Dataset entries:
= Beginning of Section =

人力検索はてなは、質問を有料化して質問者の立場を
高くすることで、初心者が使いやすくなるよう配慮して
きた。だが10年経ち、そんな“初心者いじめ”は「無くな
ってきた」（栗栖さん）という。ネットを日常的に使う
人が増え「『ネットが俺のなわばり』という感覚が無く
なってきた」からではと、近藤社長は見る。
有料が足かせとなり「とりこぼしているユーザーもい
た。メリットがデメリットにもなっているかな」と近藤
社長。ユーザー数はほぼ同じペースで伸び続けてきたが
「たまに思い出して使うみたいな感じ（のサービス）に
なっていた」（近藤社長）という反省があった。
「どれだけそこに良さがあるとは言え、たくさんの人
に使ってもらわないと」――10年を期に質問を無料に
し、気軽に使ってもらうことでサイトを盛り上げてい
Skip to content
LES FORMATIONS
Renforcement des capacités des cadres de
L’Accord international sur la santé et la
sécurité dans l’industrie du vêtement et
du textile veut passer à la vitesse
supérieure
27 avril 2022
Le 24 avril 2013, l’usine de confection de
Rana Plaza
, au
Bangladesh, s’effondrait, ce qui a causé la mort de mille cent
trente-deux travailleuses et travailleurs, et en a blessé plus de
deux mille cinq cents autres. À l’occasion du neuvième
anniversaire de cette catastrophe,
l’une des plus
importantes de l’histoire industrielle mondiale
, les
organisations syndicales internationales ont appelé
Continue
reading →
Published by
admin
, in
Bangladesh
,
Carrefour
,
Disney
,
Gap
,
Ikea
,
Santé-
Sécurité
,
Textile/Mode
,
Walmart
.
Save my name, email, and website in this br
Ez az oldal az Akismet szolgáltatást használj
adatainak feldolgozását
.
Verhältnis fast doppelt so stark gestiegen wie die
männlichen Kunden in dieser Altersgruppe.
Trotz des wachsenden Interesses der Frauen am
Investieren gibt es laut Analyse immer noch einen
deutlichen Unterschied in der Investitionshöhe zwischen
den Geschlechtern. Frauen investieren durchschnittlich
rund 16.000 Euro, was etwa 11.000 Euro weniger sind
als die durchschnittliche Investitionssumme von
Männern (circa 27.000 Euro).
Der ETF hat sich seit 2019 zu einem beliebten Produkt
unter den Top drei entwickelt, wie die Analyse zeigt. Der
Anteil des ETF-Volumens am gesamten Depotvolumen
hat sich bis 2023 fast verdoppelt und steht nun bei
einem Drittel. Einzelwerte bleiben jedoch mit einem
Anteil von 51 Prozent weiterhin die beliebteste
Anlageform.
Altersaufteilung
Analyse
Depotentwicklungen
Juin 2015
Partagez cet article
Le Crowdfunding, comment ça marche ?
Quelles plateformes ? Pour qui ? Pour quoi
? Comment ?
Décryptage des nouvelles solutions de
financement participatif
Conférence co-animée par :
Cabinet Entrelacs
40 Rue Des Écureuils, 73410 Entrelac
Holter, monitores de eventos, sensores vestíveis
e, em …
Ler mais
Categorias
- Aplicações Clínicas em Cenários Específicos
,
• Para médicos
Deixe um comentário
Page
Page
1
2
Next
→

= End of Section =

* [WHAT THE EXERCISE ASKS]: Each line from the one with "40 Rue Des Écureuils, 73410 Entrelac" through the end of the records above should be written out exactly. No other line should appear.

* [RESPONSE TO THIS EXERCISE]:
40 Rue Des Écureuils, 73410 Entrelac
Holter, monitores de eventos, sensores vestíveis
e, em …
Ler mais
Categorias
- Aplicações Clínicas em Cenários Específicos
,
• Para médicos
Deixe um comentário
Page
Page
1
2
Next
→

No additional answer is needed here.